Rupa Huq MP
Rupa Huq MP

This article first appeared in the Guardian.

A government under potentially lethal fire and fearing for its very existence will do virtually anything to protect itself. That is the plight of this wretched government. It will contort reality, throw up flares and turn its face on decency – anything to save itself.

So perhaps we should not be surprised that through shadowy channels, via sycophantic media, Boris Johnson has made known his intention to further feed his “war on woke” by scuppering a perfectly sensible suggestion “to counter unconscious bias and/or underlying racism” in parliament. Last Thursday afternoon, when the report was debated in the Commons, the only MP openly discussing his difficulty with the proposed “respect” principle was, predictably, Jacob Rees-Mogg, always a willing combatant in the war on woke. But through judicious leaks to encouraging and enabling media, we see the government’s direction of travel.

The measure was suggested by the crossparty Commons standards select committee and would bring the mother of parliaments into line with the practices and expectations common in firms and institutions up and down the UK. Its adoption would send an important signal to those who have not already committed themselves to “anti-racism, inclusion and diversity” by showing leadership on the matter.

But the beleaguered prime minister desperately needs to shore up his support, so instead he and his supporters promise a stand against “politically correct restrictions”, according to a Whitehall source in the Telegraph. They reject calls for more anti-racism, inclusion and diversity and clothe it as a principled move to protect “free speech”. There is of course form for this in the Conservative party: last year, when unconscious bias training was made available at the Commons – a voluntary scheme requested by MPs themselves – several Tory MPs refused to take part and one, Ben Bradley, denounced it as “Orwellian” and “totally nonsensical”.

It begs the question: in attempting to shore up his position, would the prime minister and his allies be happy to tolerate disrespect, intolerance and the furtherance of racism?

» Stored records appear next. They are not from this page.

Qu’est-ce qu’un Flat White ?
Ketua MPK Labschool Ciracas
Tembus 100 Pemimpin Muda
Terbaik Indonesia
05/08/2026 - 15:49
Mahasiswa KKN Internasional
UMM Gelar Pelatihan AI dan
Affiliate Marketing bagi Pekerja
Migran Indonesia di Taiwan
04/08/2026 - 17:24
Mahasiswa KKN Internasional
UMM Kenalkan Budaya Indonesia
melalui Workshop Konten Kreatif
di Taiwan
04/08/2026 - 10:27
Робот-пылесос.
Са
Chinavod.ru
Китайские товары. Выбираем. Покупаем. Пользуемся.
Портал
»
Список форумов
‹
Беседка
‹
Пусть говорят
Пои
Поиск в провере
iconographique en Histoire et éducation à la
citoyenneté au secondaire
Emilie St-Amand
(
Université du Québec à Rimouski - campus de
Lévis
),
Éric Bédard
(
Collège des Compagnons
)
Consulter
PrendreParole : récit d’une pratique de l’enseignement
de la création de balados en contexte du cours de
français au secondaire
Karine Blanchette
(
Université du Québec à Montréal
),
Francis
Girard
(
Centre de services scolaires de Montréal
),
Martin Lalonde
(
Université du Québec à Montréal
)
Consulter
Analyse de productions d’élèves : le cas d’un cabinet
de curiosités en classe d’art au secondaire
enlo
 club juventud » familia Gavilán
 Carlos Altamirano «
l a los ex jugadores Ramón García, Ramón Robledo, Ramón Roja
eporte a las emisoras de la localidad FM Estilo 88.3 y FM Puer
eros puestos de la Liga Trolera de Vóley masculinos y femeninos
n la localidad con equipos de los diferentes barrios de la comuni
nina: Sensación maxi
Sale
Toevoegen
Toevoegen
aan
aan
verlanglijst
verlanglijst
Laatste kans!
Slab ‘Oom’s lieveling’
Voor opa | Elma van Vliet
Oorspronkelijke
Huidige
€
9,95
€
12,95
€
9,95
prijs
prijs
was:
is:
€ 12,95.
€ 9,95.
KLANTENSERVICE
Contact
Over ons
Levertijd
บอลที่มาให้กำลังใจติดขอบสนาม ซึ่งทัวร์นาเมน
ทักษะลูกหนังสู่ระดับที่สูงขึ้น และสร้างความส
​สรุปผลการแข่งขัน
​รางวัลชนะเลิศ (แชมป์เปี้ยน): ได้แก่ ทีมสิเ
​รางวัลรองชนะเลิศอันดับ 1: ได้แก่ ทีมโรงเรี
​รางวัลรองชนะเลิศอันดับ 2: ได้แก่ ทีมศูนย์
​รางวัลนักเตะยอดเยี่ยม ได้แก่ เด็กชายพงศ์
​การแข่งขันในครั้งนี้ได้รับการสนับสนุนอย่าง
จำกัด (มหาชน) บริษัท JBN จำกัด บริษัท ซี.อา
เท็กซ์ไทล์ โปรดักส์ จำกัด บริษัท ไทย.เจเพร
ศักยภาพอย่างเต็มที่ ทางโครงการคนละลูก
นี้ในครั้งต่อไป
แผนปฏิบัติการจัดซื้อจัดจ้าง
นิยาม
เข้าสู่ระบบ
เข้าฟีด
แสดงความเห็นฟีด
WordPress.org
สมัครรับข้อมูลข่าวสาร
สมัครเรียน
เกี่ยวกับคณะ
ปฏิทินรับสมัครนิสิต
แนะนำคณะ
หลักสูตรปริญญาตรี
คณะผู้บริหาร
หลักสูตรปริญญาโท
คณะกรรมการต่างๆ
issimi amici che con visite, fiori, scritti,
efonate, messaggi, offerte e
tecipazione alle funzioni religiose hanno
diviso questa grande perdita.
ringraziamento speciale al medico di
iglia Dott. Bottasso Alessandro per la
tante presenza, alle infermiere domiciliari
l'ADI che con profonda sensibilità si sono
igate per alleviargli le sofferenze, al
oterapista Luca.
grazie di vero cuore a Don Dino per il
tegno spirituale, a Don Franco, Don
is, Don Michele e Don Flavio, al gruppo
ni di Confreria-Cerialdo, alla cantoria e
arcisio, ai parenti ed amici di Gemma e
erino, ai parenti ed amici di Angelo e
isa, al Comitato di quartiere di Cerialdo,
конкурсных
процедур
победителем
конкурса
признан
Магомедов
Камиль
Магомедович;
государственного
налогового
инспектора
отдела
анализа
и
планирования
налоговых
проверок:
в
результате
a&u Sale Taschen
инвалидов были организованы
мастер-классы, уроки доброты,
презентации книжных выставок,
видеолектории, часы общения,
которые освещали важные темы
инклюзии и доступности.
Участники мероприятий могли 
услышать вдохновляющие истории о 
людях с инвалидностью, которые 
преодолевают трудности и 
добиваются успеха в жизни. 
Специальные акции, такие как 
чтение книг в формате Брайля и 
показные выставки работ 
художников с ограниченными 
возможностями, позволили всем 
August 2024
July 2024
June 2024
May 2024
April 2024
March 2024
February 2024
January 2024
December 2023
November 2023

It is also a misleading attempt at “virtue signalling” over free speech. The truth of the matter is that no single individual can unilaterally decide on Commons standards issues. They’re what’s known as “whole of the House” matters to be settled by 650 MPs, not prime ministerial decree. The “review of the code of conduct: proposals for consultation” is just that – nothing has been finalised, and the consultation closes on Thursday. The government hasn’t even responded yet. One wishes it would do so through the proper channels rather than anonymous briefings to distract from the real concerns people face in the shape of the pandemic and the cost of living crisis.

MP are already expected to observe principles set out in the parliamentary behaviour code – of respect, professionalism, understanding others’ perspectives, courtesy, and acceptance of responsibility. If they believe they are already abide by those principles, why would they worry about the expectation being made more transparent and specific?

The plan to undermine a decent attempt to make parliament an exemplar in terms of race and equality is yet another example of MPs setting themselves apart from the diverse communities they serve. This Johnson government, seeking any advantage in a time of crisis, cannot be expected to act in the best interests of the country, or even parliament. We MPs must rise to a higher responsibility.

Rupa Huq is the Labour MP for Ealing Central and Acton.